__What is being asked__
Pictures are not repeated. Every line from the beginning of the entries through the one with "плакатами врятли чего" is restated exactly.

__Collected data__
= Beginning of Section =

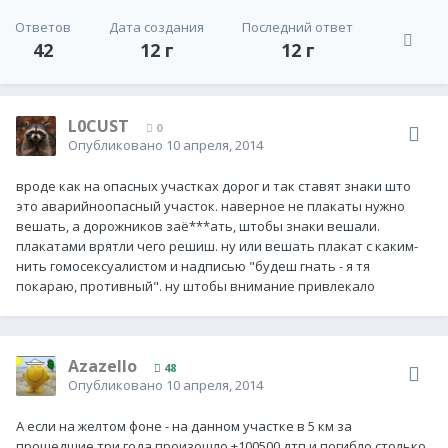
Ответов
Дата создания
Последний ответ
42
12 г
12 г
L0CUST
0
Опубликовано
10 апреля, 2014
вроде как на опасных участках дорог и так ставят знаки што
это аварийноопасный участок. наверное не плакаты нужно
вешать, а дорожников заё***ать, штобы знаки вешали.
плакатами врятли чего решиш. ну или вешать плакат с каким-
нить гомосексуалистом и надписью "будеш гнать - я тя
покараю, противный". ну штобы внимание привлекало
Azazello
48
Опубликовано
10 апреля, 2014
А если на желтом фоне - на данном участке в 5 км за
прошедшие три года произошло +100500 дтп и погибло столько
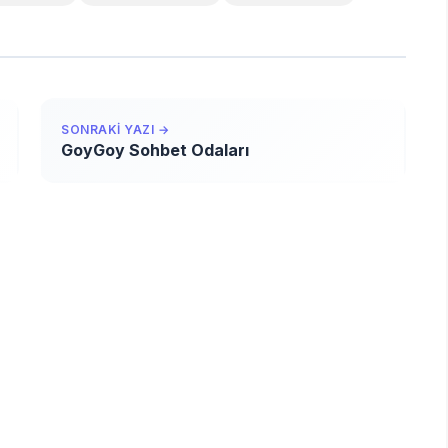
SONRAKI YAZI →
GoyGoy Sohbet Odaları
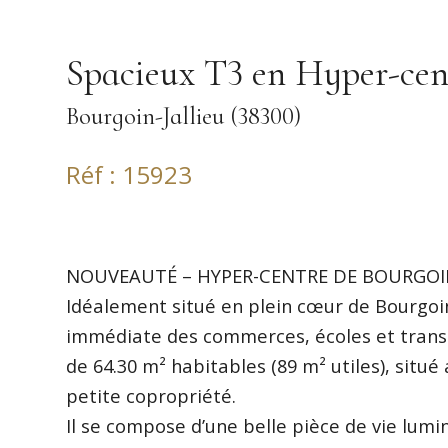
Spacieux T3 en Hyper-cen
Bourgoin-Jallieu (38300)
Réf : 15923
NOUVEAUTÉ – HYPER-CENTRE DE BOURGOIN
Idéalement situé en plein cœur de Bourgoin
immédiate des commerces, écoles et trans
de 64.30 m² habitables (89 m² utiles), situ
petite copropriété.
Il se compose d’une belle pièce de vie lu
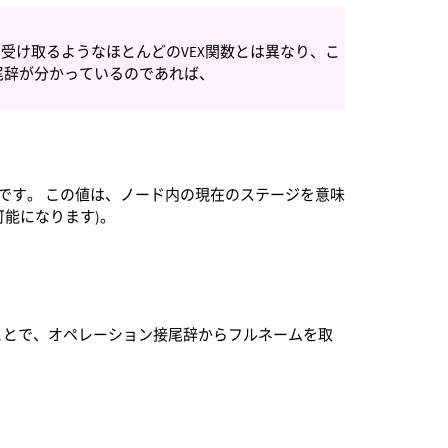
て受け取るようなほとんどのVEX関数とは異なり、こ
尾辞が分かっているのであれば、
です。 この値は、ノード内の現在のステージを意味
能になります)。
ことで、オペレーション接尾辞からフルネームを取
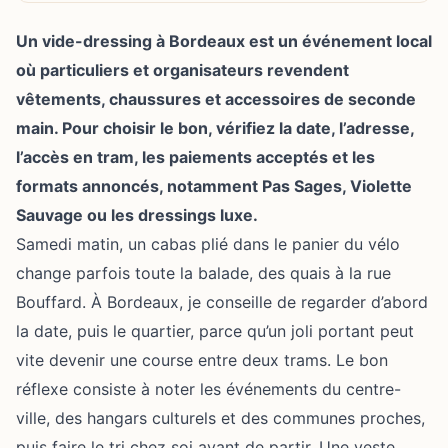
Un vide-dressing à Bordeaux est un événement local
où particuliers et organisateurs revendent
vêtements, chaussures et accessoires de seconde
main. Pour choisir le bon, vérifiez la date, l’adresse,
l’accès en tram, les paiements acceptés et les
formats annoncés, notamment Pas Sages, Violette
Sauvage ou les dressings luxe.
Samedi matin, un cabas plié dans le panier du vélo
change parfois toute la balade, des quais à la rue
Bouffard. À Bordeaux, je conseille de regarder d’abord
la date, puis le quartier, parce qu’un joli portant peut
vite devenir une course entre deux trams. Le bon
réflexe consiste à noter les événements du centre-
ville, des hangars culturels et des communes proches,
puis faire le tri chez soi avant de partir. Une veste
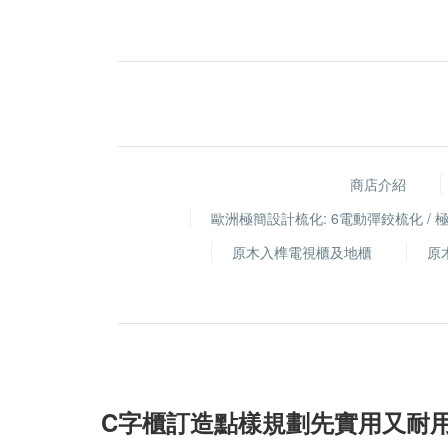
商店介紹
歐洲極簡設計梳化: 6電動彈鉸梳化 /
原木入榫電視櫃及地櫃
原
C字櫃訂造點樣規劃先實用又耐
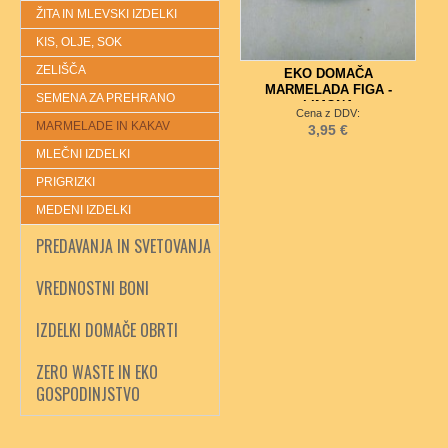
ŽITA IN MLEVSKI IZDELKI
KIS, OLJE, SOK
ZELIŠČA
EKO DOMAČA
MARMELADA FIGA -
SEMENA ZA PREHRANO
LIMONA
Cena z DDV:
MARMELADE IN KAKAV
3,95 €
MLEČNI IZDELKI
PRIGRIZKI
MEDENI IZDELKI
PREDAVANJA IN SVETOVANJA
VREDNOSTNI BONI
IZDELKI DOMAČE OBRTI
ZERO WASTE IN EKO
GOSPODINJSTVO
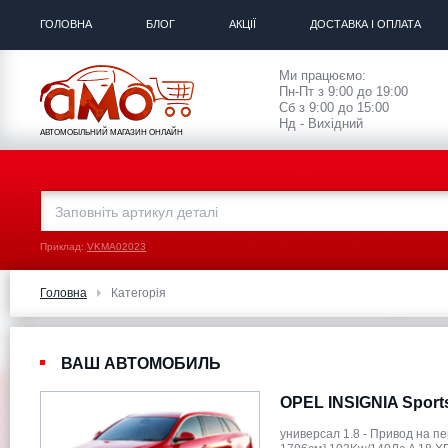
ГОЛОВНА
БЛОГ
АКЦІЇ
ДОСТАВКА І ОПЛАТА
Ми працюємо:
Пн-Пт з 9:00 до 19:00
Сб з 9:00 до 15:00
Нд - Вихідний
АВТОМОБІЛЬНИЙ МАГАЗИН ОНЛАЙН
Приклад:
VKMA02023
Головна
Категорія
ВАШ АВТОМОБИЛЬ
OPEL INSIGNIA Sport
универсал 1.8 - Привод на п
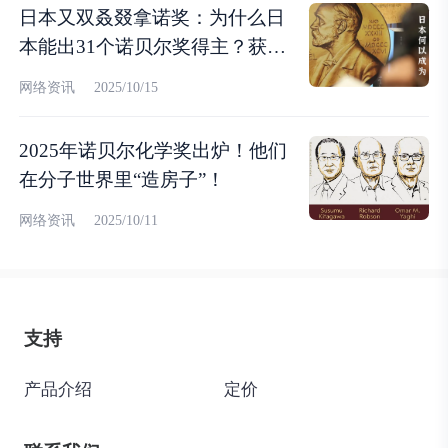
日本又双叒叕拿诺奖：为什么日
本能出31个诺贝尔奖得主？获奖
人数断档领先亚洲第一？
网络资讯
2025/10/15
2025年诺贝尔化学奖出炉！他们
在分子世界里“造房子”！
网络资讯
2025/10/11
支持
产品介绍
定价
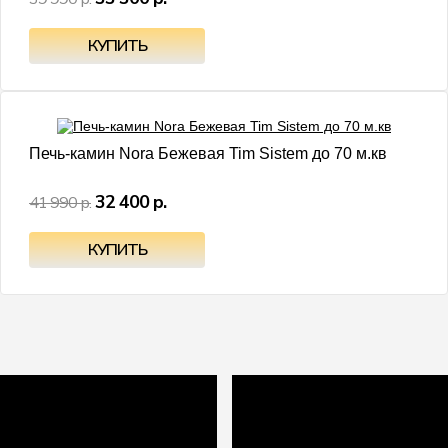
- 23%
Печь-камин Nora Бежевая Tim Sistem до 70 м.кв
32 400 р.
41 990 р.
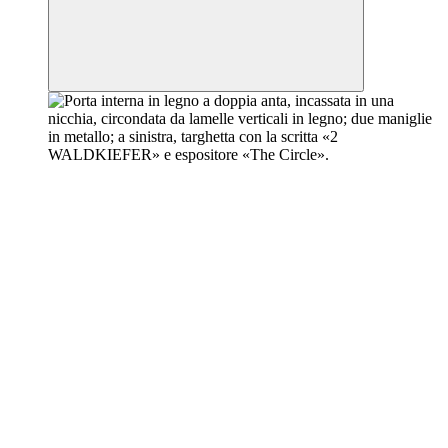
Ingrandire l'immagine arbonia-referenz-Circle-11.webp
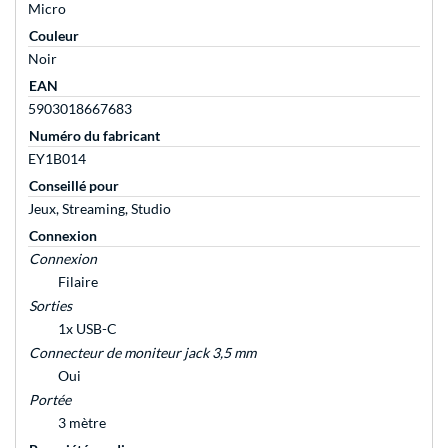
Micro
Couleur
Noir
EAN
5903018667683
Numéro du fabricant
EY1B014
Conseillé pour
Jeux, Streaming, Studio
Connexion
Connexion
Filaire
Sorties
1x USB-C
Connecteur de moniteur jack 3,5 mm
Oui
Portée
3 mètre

= End of Section =

__Answer to this exercise__
Ответов
Дата создания
Последний ответ
42
12 г
12 г
L0CUST
0
Опубликовано
10 апреля, 2014
вроде как на опасных участках дорог и так ставят знаки што
это аварийноопасный участок. наверное не плакаты нужно
вешать, а дорожников заё***ать, штобы знаки вешали.
плакатами врятли чего решиш. ну или вешать плакат с каким-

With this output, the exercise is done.